Dead in the Water (2001) is a freshman effort at a thriller by Brazilian Gustavo Lipsztein (wrote, produced and directed). From the opening shot during the main titles, which is an absolutely fabulous harbor sunrise shot of Rio, I wanted to like this film. Several breathtaking scenery shots later, we see star Dominique Swain with her boyfriend in a clear, beautifully saturated scene. The premise was ok. Swain and her boyfriend are to go to their vacation home and work on their relationship, and their best friend is coming. Why? We never know. Her father insists she take the son of a rich Brazil business associate along and show him the ocean. So the four drive to the beach villa, and board a small cabin cruiser.

Swain and the boyfriend are having problems, the best friend really wants Swain, and Swain is not immune to the charms of the handsome Brazilian. At this point, what could have been a first rate romantic drama or comedy was turned into a terrible thriller. The boyfriend and his buddy go snorkeling, leaving Swain with the Brazilian. The two kiss, as much her idea as his, just as her boyfriend arrives back on the boat. The boyfriend knocks the Brazilian over-board, and drives off in the boat. When they finally return, the Brazilian is not to be found. It soon becomes every man (or woman) for himself, as they decide how to handle this death.


see the main commentary
At this point, I was still hoping for at least some real nudity, or a little more pace and excitement, but was disappointed on both accounts. Dominique does show most of one cheek as her ass tries to eat her bikini bottom, and the top of her breasts are visible as she bends forward, but no real nudity. In case the film looks appealing so far, it is time to stop reading, as the rest is a total spoiler. The boyfriend attempts suicide, then Dominique and the best friend decide the only way out of the predicament is to kill the boyfriend and blow up the boat. The best friend goes into the cabin and hits the despondent  boyfriend over the head with a fire extinguisher. Cut to boyfriend coming back on deck holding a knife in both hands, everything drenched in blood. Swain darts into the cabin, sees the best friend holding his intestines in, and oozing blood from the stomach, and says, "Are you ok?" This was so jarring that I had to pause the film to recover. After that, her strangling the best friend with a pillow, then kissing him, her stuffing a flare in a gas tank, jumping off the boat, and watching it explode when the engine starts, and the ending where, it seems the Brazilian is cavorting in a pool with a young woman who obviously rescued him from the water didn't even phase me.

DVD info from Amazon.

  • Widescreen anamorphic, 1.85:1

  • no meaningful features

The photography is stunning, and Swain's looks are almost their equal, but the story went terribly wrong. IMDB readers say 6.2 of 10 based on 9 voters. There is nearly nothing else on the net about it. It seems to have had a theatrical release in Brazil, or at least a premiere, but is, I think, straight to vid here.

The Critics Vote

  • no reviews on line

The People Vote ...

  • With their votes ... IMDB summary: IMDB readers say 6.2 of 10


IMDb guideline: 7.5 usually indicates a level of excellence, about like three and a half stars from the critics. 6.0 usually indicates lukewarm watchability, about like two and a half stars from the critics. The fives are generally not worthwhile unless they are really your kind of material, about like two stars from the critics. Films under five are generally awful even if you like that kind of film, equivalent to about one and a half stars from the critics or less, depending on just how far below five the rating is.

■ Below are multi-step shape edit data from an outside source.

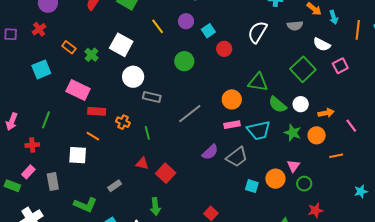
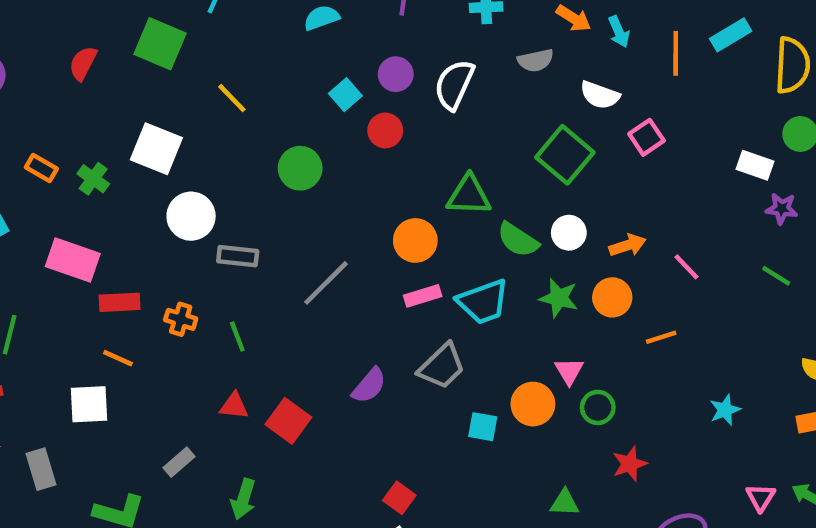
purple circle: (186, 21) -> (396, 74), moved
purple semicircle: (210, 152) -> (369, 386), moved
green arrow: (155, 207) -> (243, 499), moved, turned 30

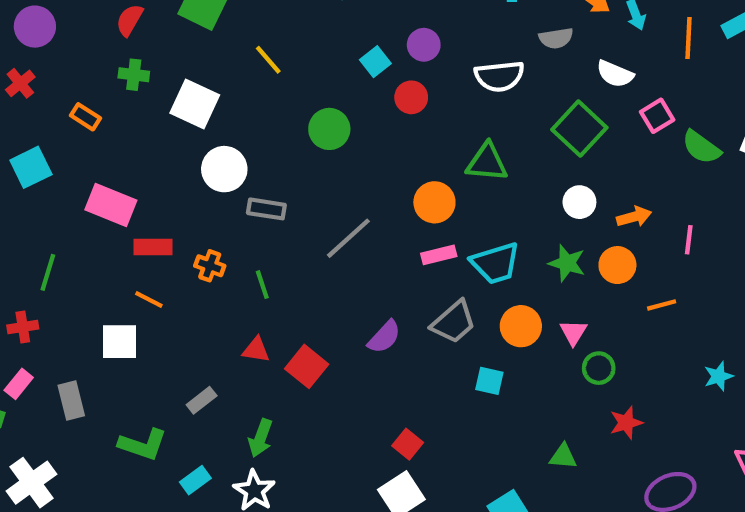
white semicircle: (454, 85) -> (499, 76), moved, turned -123
green cross: (93, 179) -> (134, 75), moved, turned -32
green semicircle: (518, 240) -> (701, 147), moved
pink line: (687, 267) -> (689, 240), turned 48
orange circle: (533, 404) -> (521, 326), moved

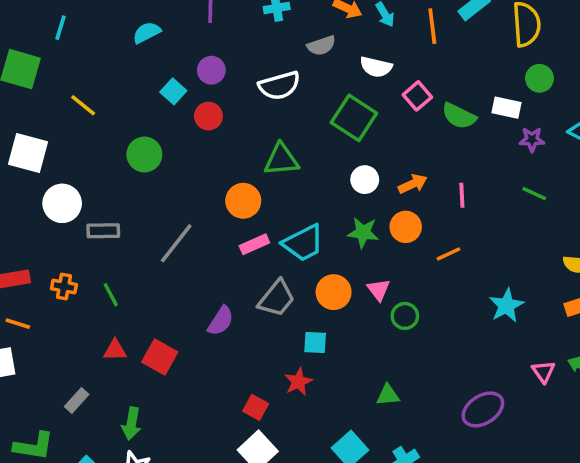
cyan star: (718, 376) -> (507, 305), size x1.4
red star: (626, 423) -> (298, 382), moved

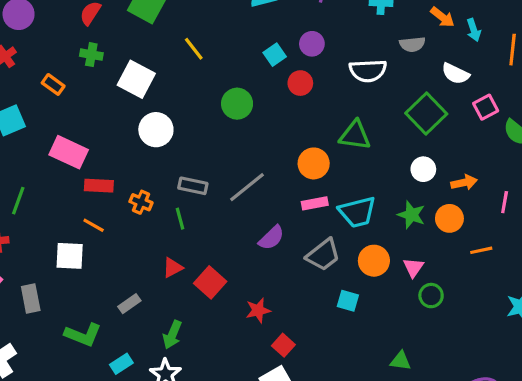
gray rectangle: (103, 231) -> (193, 186), moved
purple semicircle: (221, 321) -> (271, 238), moved
red triangle: (115, 350) -> (173, 268), turned -40
red star: (298, 382) -> (258, 310), moved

My own guideline: A means the movie is so good it will appeal to you even if you hate the genre. B means the movie is not good enough to win you over if you hate the genre, but is good enough to do so if you have an open mind about this type of film. C means it will only appeal to genre addicts, and has no crossover appeal. D means you'll hate it even if you like the genre. E means that you'll hate it even if you love the genre. F means that the film is not only unappealing across-the-board, but technically inept as well.

Based on this description, this film is a D.  It looks fine, and the scenario had some potential, but even if you like thrillers, you will probably not care for this one.